Aim of the exercise:
Across the listing, how many lines contain "الجسم"? The reply is the number alone.

*** Record extracts ***

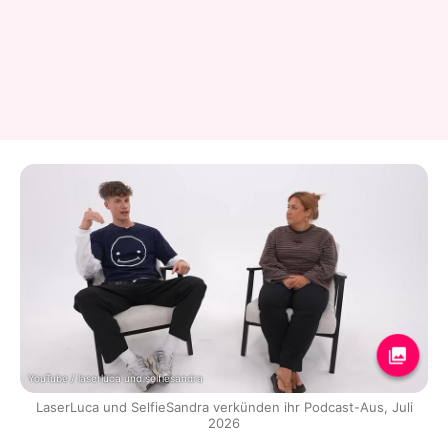
YouTube / laserluca und selfiesandra
LaserLuca und SelfieSandra verkünden ihr Podcast-Aus, Juli
2026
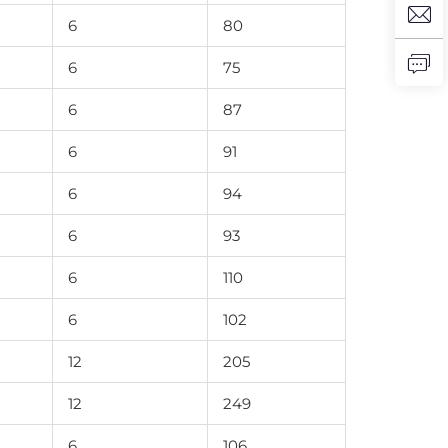
6
80
6
75
6
87
6
91
6
94
6
93
6
110
6
102
12
205
12
249
6
106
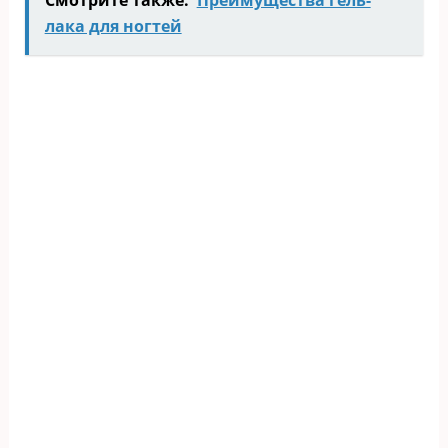
лака для ногтей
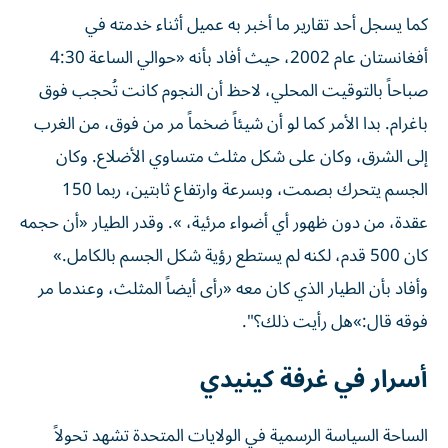
كما يسجل أحد تقارير ما أخبر به عميل أثناء خدمته في
أفغانستان عام 2002، حيث أفاد بأنه «حوالي الساعة 4:30
صباحاً بالتوقيت المحلي، لاحظ أن النجوم كانت تُحجب فوق
باغرام. بدا الأمر كما لو أن شيئاً ضخماً مر من فوق، من الغرب
إلى الشرق، وكان على شكل مثلث متساوي الأضلاع. وكان
الجسم يتحرك بصمت، وبسرعة وارتفاع ثابتين، ربما 150
عقدة، من دون ظهور أي أضواء مرئية، ». وقدر الطيار «أن حجمه
كان 500 قدم، لكنه لم يستطع رؤية شكل الجسم بالكامل.»
وأفاد بأن الطيار الذي كان معه «رأى أيضاً المثلث، وعندما مر
فوقه قال:»هل رأيت ذلك؟".
أسرار في غرفة كينيدي
الساحة السياسة الرسمية في الولايات المتحدة تشهد تحولاً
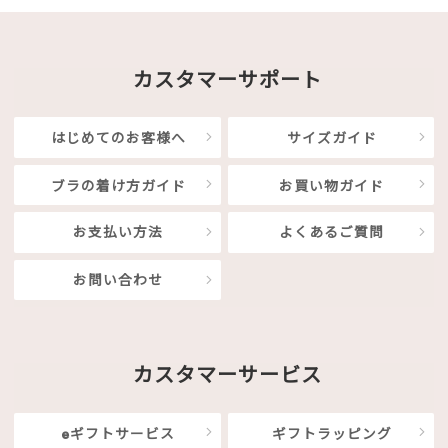
カスタマーサポート
はじめてのお客様へ
サイズガイド
ブラの着け方ガイド
お買い物ガイド
お支払い方法
よくあるご質問
お問い合わせ
カスタマーサービス
eギフトサービス
ギフトラッピング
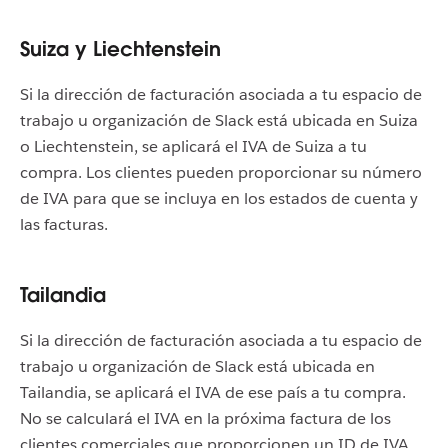
Suiza y Liechtenstein
Si la dirección de facturación asociada a tu espacio de
trabajo u organización de Slack está ubicada en Suiza
o Liechtenstein, se aplicará el IVA de Suiza a tu
compra. Los clientes pueden proporcionar su número
de IVA para que se incluya en los estados de cuenta y
las facturas.
Tailandia
Si la dirección de facturación asociada a tu espacio de
trabajo u organización de Slack está ubicada en
Tailandia, se aplicará el IVA de ese país a tu compra.
No se calculará el IVA en la próxima factura de los
clientes comerciales que proporcionen un ID de IVA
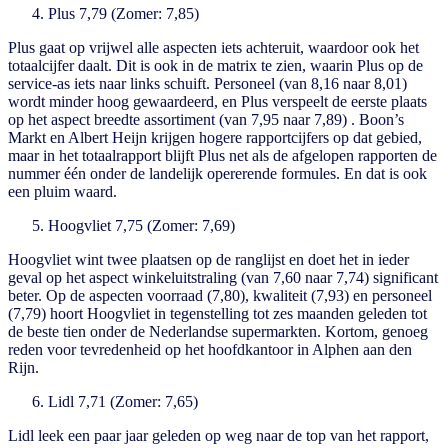
Plus 7,79 (Zomer: 7,85)
Plus gaat op vrijwel alle aspecten iets achteruit, waardoor ook het
totaalcijfer daalt. Dit is ook in de matrix te zien, waarin Plus op de
service-as iets naar links schuift. Personeel (van 8,16 naar 8,01)
wordt minder hoog gewaardeerd, en Plus verspeelt de eerste plaats
op het aspect breedte assortiment (van 7,95 naar 7,89) . Boon’s
Markt en Albert Heijn krijgen hogere rapportcijfers op dat gebied,
maar in het totaalrapport blijft Plus net als de afgelopen rapporten de
nummer één onder de landelijk opererende formules. En dat is ook
een pluim waard.
Hoogvliet 7,75 (Zomer: 7,69)
Hoogvliet wint twee plaatsen op de ranglijst en doet het in ieder
geval op het aspect winkeluitstraling (van 7,60 naar 7,74) significant
beter. Op de aspecten voorraad (7,80), kwaliteit (7,93) en personeel
(7,79) hoort Hoogvliet in tegenstelling tot zes maanden geleden tot
de beste tien onder de Nederlandse supermarkten. Kortom, genoeg
reden voor tevredenheid op het hoofdkantoor in Alphen aan den
Rijn.
Lidl 7,71 (Zomer: 7,65)
Lidl leek een paar jaar geleden op weg naar de top van het rapport,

*** End of Record extracts ***

Answer section:
2